Freakonomics by Steven Leavitt and Stephen Dubner
Soley for the chapter titled “Why crack dealers live with their mothers“. Yeah there is other stuff in there about Real Estate agents not working in the best interest of their clients, but really, you want to read up on your local crack dealer. Investigating this chapter (ie randomly looking around on the net until book order comes through) I found, but can’t seem to find now, a comment that in addition to a 1 in 4 chance of getting shot and low pay, you have to deal with crackheads. That would be such a negative. Day in and out you gotta deal with the dumbest messed up folks on the planet. Anyway, apparently this chapter is based on the work done by Stephen Levitt and sociologist Sudhir Alladi Venkatesh in their article “An Economic Analysis of a Drug Selling Gang’s Finances” (warning PDF file), which I am 1/2 way through, it is a good read.
And ’cause the Fantasia song Baby Momma was stuck in my head I remembered Promises I Can Keep: Why Poor Women Put Motherhood Before Marriage by Kathryn Edin and Maria Kefalas, which was featured on WAMU’s Kojo Nnamdi Show. You can read chapter 2 “WHEN I GOT PREGNANT . . .Mahkiya AND Mike”. I wonder if the book does what the authors did so well on the show, which was explain the motivations of the poor women to a middle and upper middle class audience.
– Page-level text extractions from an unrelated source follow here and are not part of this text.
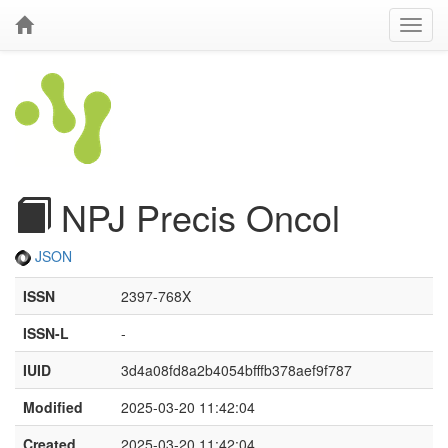
NPJ Precis Oncol
JSON
ISSN
2397-768X
ISSN-L
-
IUID
3d4a08fd8a2b4054bfffb378aef9f787
Modified
2025-03-20 11:42:04
Created
2025-03-20 11:42:04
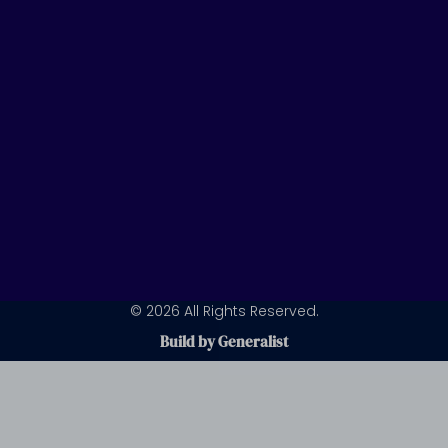
n
a
m
© 2026 All Rights Reserved.
Build by Generalist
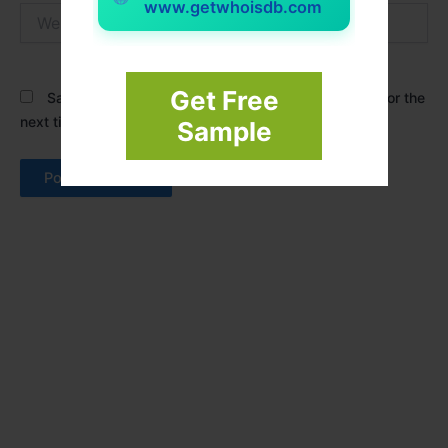
www.getwhoisdb.com
Website
Get Free
Save my name, email, and website in this browser for the
next time I comment.
Sample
Lastly, a fun book Lost in the City by Edward P. Jones, who won a Pulitzer for The Known World. It is a collection of 14 short stories all taking place in DC, many of them in Shaw. I was partway through the book when I got distracted by my current read of The Paradox of Choice: Why More is Less by Barry Schwartz. There is a story about a guy who works for a corner store over by 5th and O NW, another starting at Cardozo High School wandering up to Columbia Heights and down to 9th & P, then Anacostia. It is a joy for those who like to play where in DC is that? Because you think about what those sections of the city look like today, as most of this takes place in the 60s and 70s, and imagine the Shaw or the Columbia Heights or the Dupont Circle of the author’s mind.